### PROBLEM
What you write must match exactly the lines from the one with "UMIT BENAN ウミットベ" through the last line of the material below.

BEGIN MATERIALS PROVIDED

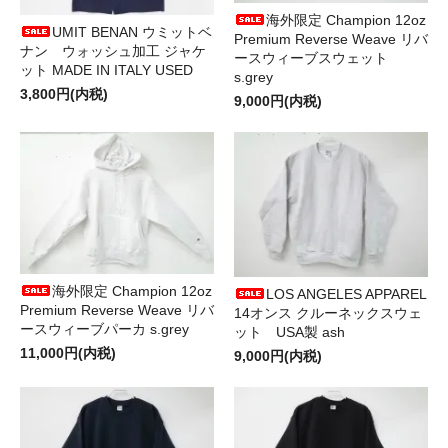
海外限定 Champion 12oz
UMIT BENAN ウミットベ
Premium Reverse Weave リバ
ナン ウォッシュ加工 ジャケ
ースウィーブスウェット
ット MADE IN ITALY USED
s.grey
3,800円(内税)
9,000円(内税)
海外限定 Champion 12oz
LOS ANGELES APPAREL
Premium Reverse Weave リバ
14オンス クルーネックスウェ
ースウィーブパーカ s.grey
ット USA製 ash
11,000円(内税)
9,000円(内税)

END MATERIALS PROVIDED

### YOUR RESPONSE
UMIT BENAN ウミットベ
Premium Reverse Weave リバ
ナン ウォッシュ加工 ジャケ
ースウィーブスウェット
ット MADE IN ITALY USED
s.grey
3,800円(内税)
9,000円(内税)
海外限定 Champion 12oz
LOS ANGELES APPAREL
Premium Reverse Weave リバ
14オンス クルーネックスウェ
ースウィーブパーカ s.grey
ット USA製 ash
11,000円(内税)
9,000円(内税)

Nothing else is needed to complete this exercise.